= EXERCISE OBJECTIVE =
The first line of the entries through the line bearing "at an amended": copy these lines exactly and return nothing else.

Collected data

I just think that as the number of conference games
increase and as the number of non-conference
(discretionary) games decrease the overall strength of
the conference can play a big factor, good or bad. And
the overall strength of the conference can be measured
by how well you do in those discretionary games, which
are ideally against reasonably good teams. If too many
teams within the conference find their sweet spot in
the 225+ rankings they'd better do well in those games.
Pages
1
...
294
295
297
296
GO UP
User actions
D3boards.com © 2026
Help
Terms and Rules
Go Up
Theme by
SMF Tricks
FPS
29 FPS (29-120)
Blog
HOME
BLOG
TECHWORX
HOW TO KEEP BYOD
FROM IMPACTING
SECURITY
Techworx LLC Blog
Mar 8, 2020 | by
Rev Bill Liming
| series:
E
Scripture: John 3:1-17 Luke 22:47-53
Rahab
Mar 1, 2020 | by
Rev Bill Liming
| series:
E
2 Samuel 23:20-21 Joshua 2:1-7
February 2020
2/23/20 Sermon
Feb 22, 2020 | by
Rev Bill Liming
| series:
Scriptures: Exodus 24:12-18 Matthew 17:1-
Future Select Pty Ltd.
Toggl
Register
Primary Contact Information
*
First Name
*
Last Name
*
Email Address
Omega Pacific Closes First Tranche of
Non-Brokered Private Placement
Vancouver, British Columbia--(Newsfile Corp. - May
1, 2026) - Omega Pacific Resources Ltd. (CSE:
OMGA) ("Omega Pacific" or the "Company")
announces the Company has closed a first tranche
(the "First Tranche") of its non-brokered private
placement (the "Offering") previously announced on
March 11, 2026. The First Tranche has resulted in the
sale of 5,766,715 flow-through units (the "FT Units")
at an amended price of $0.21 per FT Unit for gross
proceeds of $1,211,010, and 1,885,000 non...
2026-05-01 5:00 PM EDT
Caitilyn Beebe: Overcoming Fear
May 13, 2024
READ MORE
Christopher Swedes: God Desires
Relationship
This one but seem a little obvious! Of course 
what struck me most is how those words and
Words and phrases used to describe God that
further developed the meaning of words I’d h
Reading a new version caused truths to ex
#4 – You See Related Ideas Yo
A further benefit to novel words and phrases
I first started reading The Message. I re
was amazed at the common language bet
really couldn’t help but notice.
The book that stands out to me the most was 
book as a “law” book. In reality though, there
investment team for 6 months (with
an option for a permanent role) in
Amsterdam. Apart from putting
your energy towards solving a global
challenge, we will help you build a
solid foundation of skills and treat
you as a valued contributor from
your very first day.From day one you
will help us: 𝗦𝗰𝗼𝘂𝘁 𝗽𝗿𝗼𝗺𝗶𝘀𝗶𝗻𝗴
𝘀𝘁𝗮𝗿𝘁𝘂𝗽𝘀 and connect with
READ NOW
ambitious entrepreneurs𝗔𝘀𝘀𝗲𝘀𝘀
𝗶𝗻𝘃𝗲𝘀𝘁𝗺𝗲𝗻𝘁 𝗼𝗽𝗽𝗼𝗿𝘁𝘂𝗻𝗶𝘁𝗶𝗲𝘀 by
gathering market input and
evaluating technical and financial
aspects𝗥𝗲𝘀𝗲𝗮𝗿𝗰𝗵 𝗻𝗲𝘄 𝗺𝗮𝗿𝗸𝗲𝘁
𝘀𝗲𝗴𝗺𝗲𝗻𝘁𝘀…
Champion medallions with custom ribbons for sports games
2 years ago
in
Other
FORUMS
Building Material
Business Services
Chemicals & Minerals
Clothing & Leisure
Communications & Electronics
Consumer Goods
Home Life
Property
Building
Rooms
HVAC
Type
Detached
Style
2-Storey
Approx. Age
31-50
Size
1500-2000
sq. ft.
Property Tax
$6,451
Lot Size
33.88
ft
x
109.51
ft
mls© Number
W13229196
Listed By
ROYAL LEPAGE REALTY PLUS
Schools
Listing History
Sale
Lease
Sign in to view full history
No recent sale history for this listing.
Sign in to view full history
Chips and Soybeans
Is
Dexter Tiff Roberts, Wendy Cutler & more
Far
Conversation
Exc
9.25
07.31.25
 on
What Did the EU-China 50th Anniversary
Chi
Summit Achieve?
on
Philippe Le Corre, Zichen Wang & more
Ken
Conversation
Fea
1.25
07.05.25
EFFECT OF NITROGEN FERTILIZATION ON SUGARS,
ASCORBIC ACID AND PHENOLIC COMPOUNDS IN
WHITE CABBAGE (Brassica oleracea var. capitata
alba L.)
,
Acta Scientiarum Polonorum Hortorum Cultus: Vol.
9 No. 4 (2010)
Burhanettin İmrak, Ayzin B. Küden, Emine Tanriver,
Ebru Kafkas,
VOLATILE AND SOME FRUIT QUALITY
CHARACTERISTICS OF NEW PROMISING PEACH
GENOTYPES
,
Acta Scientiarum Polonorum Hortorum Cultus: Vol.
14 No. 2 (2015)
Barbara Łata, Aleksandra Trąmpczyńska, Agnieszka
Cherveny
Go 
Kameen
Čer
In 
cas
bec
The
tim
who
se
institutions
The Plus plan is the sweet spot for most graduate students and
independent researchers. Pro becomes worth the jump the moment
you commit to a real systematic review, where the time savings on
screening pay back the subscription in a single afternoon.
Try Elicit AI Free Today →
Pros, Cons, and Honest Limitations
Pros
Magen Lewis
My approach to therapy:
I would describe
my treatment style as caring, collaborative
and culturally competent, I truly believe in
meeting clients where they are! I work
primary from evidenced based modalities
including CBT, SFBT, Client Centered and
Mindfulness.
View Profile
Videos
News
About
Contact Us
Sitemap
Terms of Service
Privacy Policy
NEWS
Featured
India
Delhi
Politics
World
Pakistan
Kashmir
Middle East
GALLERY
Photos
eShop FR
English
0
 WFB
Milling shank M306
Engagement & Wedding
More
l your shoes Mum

= ANSWER FOR THIS EXERCISE =
I just think that as the number of conference games
increase and as the number of non-conference
(discretionary) games decrease the overall strength of
the conference can play a big factor, good or bad. And
the overall strength of the conference can be measured
by how well you do in those discretionary games, which
are ideally against reasonably good teams. If too many
teams within the conference find their sweet spot in
the 225+ rankings they'd better do well in those games.
Pages
1
...
294
295
297
296
GO UP
User actions
D3boards.com © 2026
Help
Terms and Rules
Go Up
Theme by
SMF Tricks
FPS
29 FPS (29-120)
Blog
HOME
BLOG
TECHWORX
HOW TO KEEP BYOD
FROM IMPACTING
SECURITY
Techworx LLC Blog
Mar 8, 2020 | by
Rev Bill Liming
| series:
E
Scripture: John 3:1-17 Luke 22:47-53
Rahab
Mar 1, 2020 | by
Rev Bill Liming
| series:
E
2 Samuel 23:20-21 Joshua 2:1-7
February 2020
2/23/20 Sermon
Feb 22, 2020 | by
Rev Bill Liming
| series:
Scriptures: Exodus 24:12-18 Matthew 17:1-
Future Select Pty Ltd.
Toggl
Register
Primary Contact Information
*
First Name
*
Last Name
*
Email Address
Omega Pacific Closes First Tranche of
Non-Brokered Private Placement
Vancouver, British Columbia--(Newsfile Corp. - May
1, 2026) - Omega Pacific Resources Ltd. (CSE:
OMGA) ("Omega Pacific" or the "Company")
announces the Company has closed a first tranche
(the "First Tranche") of its non-brokered private
placement (the "Offering") previously announced on
March 11, 2026. The First Tranche has resulted in the
sale of 5,766,715 flow-through units (the "FT Units")
at an amended price of $0.21 per FT Unit for gross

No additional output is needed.